* WORK REQUEST:
Without the images, write out the entries word for word.

=-=-=

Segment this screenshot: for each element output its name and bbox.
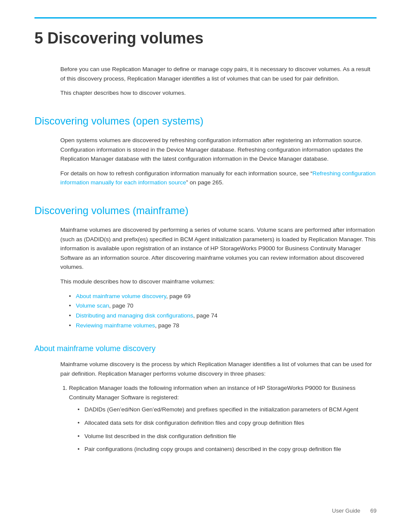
- top-rule: [34, 17, 377, 19]
- bullet-suffix-2: , page 70: [109, 302, 133, 309]
- bullet-suffix-1: , page 69: [166, 293, 190, 299]
- chapter-number: 5: [34, 29, 43, 47]
- list-item: Distributing and managing disk configura…: [69, 311, 377, 321]
- list-item: Volume list described in the disk config…: [78, 432, 377, 442]
- chapter-title: 5 Discovering volumes: [34, 29, 377, 47]
- list-item: Replication Manager loads the following …: [69, 383, 377, 454]
- bullet-suffix-4: , page 78: [155, 322, 179, 329]
- section2-paragraph2: This module describes how to discover ma…: [60, 277, 377, 286]
- chapter-title-label: Discovering volumes: [47, 29, 203, 47]
- bullet-link-3[interactable]: Distributing and managing disk configura…: [76, 312, 193, 319]
- page-container: 5 Discovering volumes Before you can use…: [0, 0, 411, 532]
- bullet-suffix-3: , page 74: [193, 312, 217, 319]
- list-item: About mainframe volume discovery, page 6…: [69, 292, 377, 302]
- section1-heading: Discovering volumes (open systems): [34, 113, 377, 129]
- subsection1-heading: About mainframe volume discovery: [34, 343, 377, 355]
- section1-para2-suffix: ” on page 265.: [186, 179, 224, 186]
- page-footer: User Guide 69: [332, 507, 377, 515]
- list-item: Pair configurations (including copy grou…: [78, 445, 377, 454]
- bullet-link-2[interactable]: Volume scan: [76, 302, 109, 309]
- section1-paragraph2: For details on how to refresh configurat…: [60, 169, 377, 187]
- section2-paragraph1: Mainframe volumes are discovered by perf…: [60, 225, 377, 272]
- numbered-list: Replication Manager loads the following …: [69, 383, 377, 454]
- section1-paragraph1: Open systems volumes are discovered by r…: [60, 136, 377, 164]
- numbered-item-1-text: Replication Manager loads the following …: [69, 385, 355, 401]
- bullet-link-1[interactable]: About mainframe volume discovery: [76, 293, 166, 299]
- list-item: DADIDs (Gen’ed/Non Gen’ed/Remote) and pr…: [78, 405, 377, 415]
- subsection1-paragraph1: Mainframe volume discovery is the proces…: [60, 360, 377, 378]
- list-item: Allocated data sets for disk configurati…: [78, 418, 377, 428]
- list-item: Reviewing mainframe volumes, page 78: [69, 321, 377, 331]
- intro-paragraph1: Before you can use Replication Manager t…: [60, 65, 377, 83]
- list-item: Volume scan, page 70: [69, 301, 377, 311]
- section2-bullet-list: About mainframe volume discovery, page 6…: [69, 292, 377, 331]
- sub-bullet-list: DADIDs (Gen’ed/Non Gen’ed/Remote) and pr…: [78, 405, 377, 455]
- section1-para2-prefix: For details on how to refresh configurat…: [60, 170, 312, 177]
- footer-label: User Guide: [332, 507, 361, 514]
- bullet-link-4[interactable]: Reviewing mainframe volumes: [76, 322, 155, 329]
- footer-page-number: 69: [371, 507, 377, 514]
- intro-paragraph2: This chapter describes how to discover v…: [60, 88, 377, 98]
- section2-heading: Discovering volumes (mainframe): [34, 203, 377, 218]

=-=-=

* FINAL ANSWER:
Segment this screenshot: for each element output its name and bbox.
- top-rule: [34, 17, 377, 19]
- bullet-suffix-2: , page 70: [109, 302, 133, 309]
- bullet-suffix-1: , page 69: [166, 293, 190, 299]
- chapter-number: 5: [34, 29, 43, 47]
- list-item: Distributing and managing disk configura…: [69, 311, 377, 321]
- list-item: Volume list described in the disk config…: [78, 432, 377, 442]
- chapter-title: 5 Discovering volumes: [34, 29, 377, 47]
- list-item: Replication Manager loads the following …: [69, 383, 377, 454]
- bullet-suffix-4: , page 78: [155, 322, 179, 329]
- section2-paragraph2: This module describes how to discover ma…: [60, 277, 377, 286]
- chapter-title-label: Discovering volumes: [47, 29, 203, 47]
- bullet-link-3[interactable]: Distributing and managing disk configura…: [76, 312, 193, 319]
- page-container: 5 Discovering volumes Before you can use…: [0, 0, 411, 532]
- bullet-suffix-3: , page 74: [193, 312, 217, 319]
- list-item: About mainframe volume discovery, page 6…: [69, 292, 377, 302]
- section1-heading: Discovering volumes (open systems): [34, 113, 377, 129]
- subsection1-heading: About mainframe volume discovery: [34, 343, 377, 355]
- section1-para2-suffix: ” on page 265.: [186, 179, 224, 186]
- page-footer: User Guide 69: [332, 507, 377, 515]
- list-item: Pair configurations (including copy grou…: [78, 445, 377, 454]
- bullet-link-2[interactable]: Volume scan: [76, 302, 109, 309]
- section1-paragraph2: For details on how to refresh configurat…: [60, 169, 377, 187]
- section2-paragraph1: Mainframe volumes are discovered by perf…: [60, 225, 377, 272]
- numbered-list: Replication Manager loads the following …: [69, 383, 377, 454]
- section1-paragraph1: Open systems volumes are discovered by r…: [60, 136, 377, 164]
- numbered-item-1-text: Replication Manager loads the following …: [69, 385, 355, 401]
- bullet-link-1[interactable]: About mainframe volume discovery: [76, 293, 166, 299]
- list-item: DADIDs (Gen’ed/Non Gen’ed/Remote) and pr…: [78, 405, 377, 415]
- subsection1-paragraph1: Mainframe volume discovery is the proces…: [60, 360, 377, 378]
- list-item: Allocated data sets for disk configurati…: [78, 418, 377, 428]
- list-item: Reviewing mainframe volumes, page 78: [69, 321, 377, 331]
- intro-paragraph1: Before you can use Replication Manager t…: [60, 65, 377, 83]
- list-item: Volume scan, page 70: [69, 301, 377, 311]
- section2-bullet-list: About mainframe volume discovery, page 6…: [69, 292, 377, 331]
- sub-bullet-list: DADIDs (Gen’ed/Non Gen’ed/Remote) and pr…: [78, 405, 377, 455]
- section1-para2-prefix: For details on how to refresh configurat…: [60, 170, 312, 177]
- footer-label: User Guide: [332, 507, 361, 514]
- bullet-link-4[interactable]: Reviewing mainframe volumes: [76, 322, 155, 329]
- footer-page-number: 69: [371, 507, 377, 514]
- intro-paragraph2: This chapter describes how to discover v…: [60, 88, 377, 98]
- section2-heading: Discovering volumes (mainframe): [34, 203, 377, 218]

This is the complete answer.